April 29, 2026
Locked, loaded, and very online
Court Rules 2nd Amendment Covers Firearms Parts Good News Those Who Build Guns
Commenters roast serial-number laws as judges say gun parts may have rights too
TLDR: A federal appeals court said restrictions on some gun parts can still affect the right to bear arms, which could weaken state laws that treat parts like they’re outside that right. Commenters were gleeful and combative, mocking serial-number rules as legal wordplay and arguing over how far governments can regulate by inches.
The court ruling itself was big: a federal appeals court said laws targeting some gun parts can still raise Second Amendment questions, even if the state says it’s only regulating pieces and not whole firearms. In plain English, the judges signaled that banning or restricting certain parts isn’t automatically a loophole-proof workaround. That alone lit up the community, where commenters instantly turned the legal update into a full-blown "nice try, government" moment.
The hottest reaction was pure mockery. One commenter sneered that the whole strategy was basically, "we’re not banning guns, we’re just requiring a serial number" on something people allegedly can’t legally add one to anyway — and then dunked on it with a playground-taunt-level "Neener neener neener isn’t a valid legal theory." Ouch. Another commenter went bigger, warning about "constructive prohibition" — the fear that rights can be chipped away by a thousand tiny rules instead of one giant ban. That set the tone: this wasn’t just a legal debate, it was a comment-section referendum on whether governments are playing word games.
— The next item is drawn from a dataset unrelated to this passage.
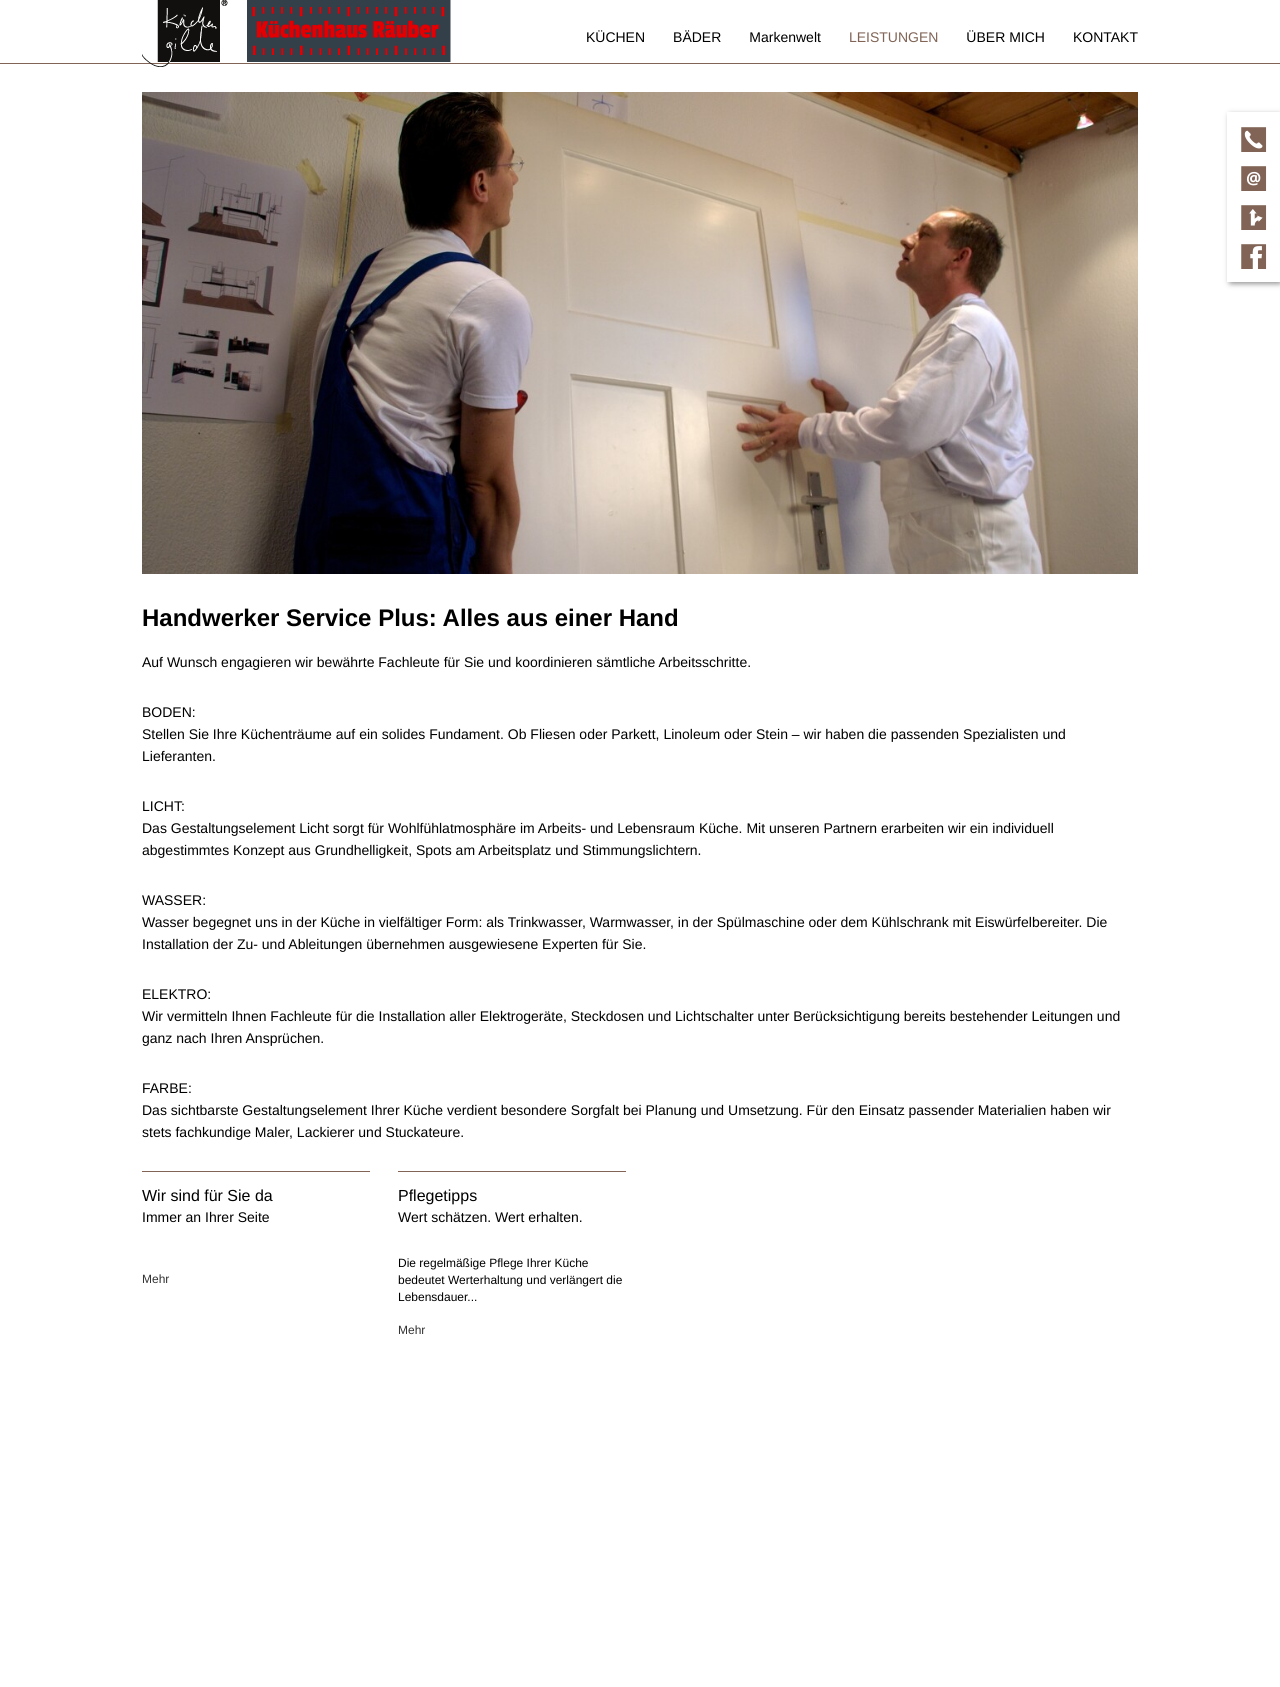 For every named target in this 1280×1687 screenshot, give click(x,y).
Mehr (155, 1279)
And yes, the side quests got spicy too. One person immediately asked whether proposed rules about printers detecting gun parts are now "dead in the water," while another called the ruling good news for freedom of speech and expression, stretching the debate beyond guns and into culture-war territory. Even the article’s own vibe — custom rifles compared to "Barbie dolls for men" — gave readers a meme-able image of hobbyists accessorizing their builds while the comments went full courtroom cage match.
Key Points
- •The 10th Circuit Court of Appeals ruled that Colorado's restrictions on certain unserialized firearm parts do implicate the Second Amendment.
- •The article says Colorado enacted a law in June 2023 barring the purchase, sale, transfer, and possession of unserialized firearms, frames, receivers, and similar items.
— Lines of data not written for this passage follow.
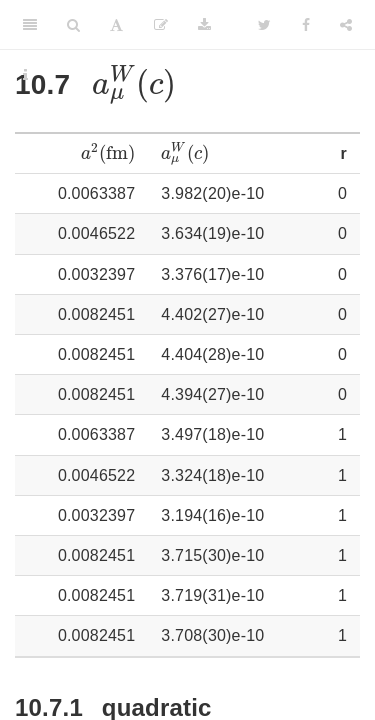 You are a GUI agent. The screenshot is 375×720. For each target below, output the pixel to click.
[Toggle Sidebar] (30, 25)
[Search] (73, 25)
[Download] (204, 25)
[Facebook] (306, 25)
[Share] (346, 25)
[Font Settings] (116, 25)
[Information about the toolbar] (25, 75)
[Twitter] (264, 25)
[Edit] (161, 25) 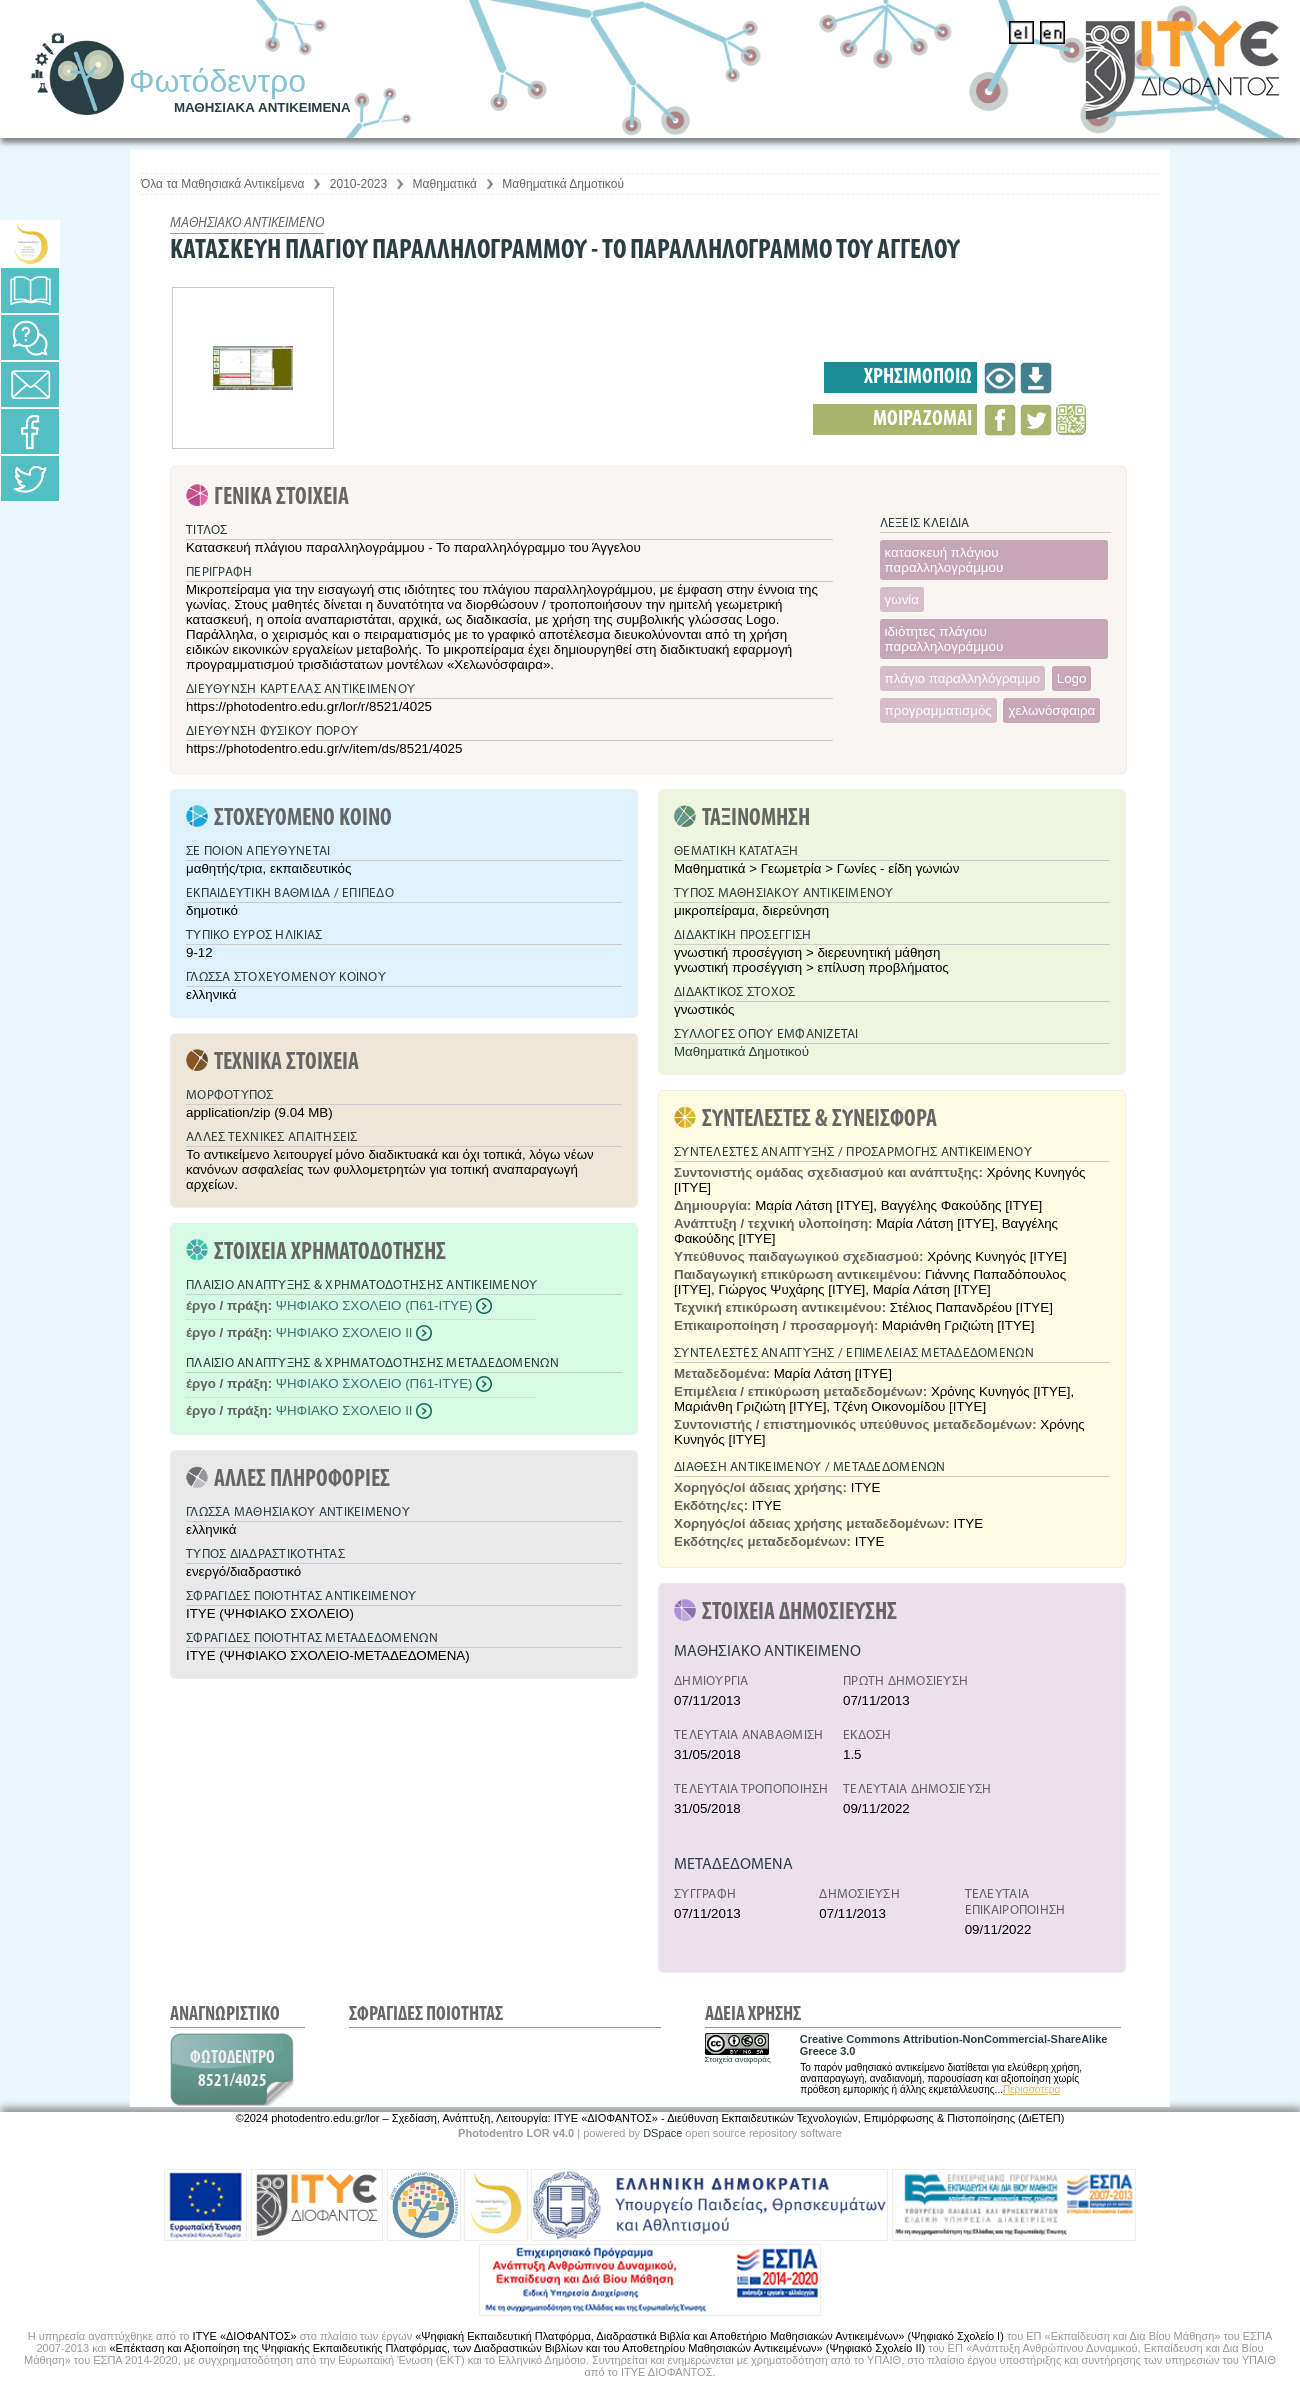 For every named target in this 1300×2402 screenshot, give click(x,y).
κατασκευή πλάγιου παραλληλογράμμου (944, 560)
- •Plaintiffs in the case included Christopher Richardson, John Howard, Max Schlosser, National Association for Gun Rights, and Rocky Mountain Gun Owners.
- •Attorney Ryan Semerad said the ruling means defendants charged over firearm parts could potentially raise Second Amendment challenges.
- •The article describes growing popularity in building and customizing firearms, especially AR-15-style rifles, using a serialized core component such as a lower receiver plus additional parts and accessories.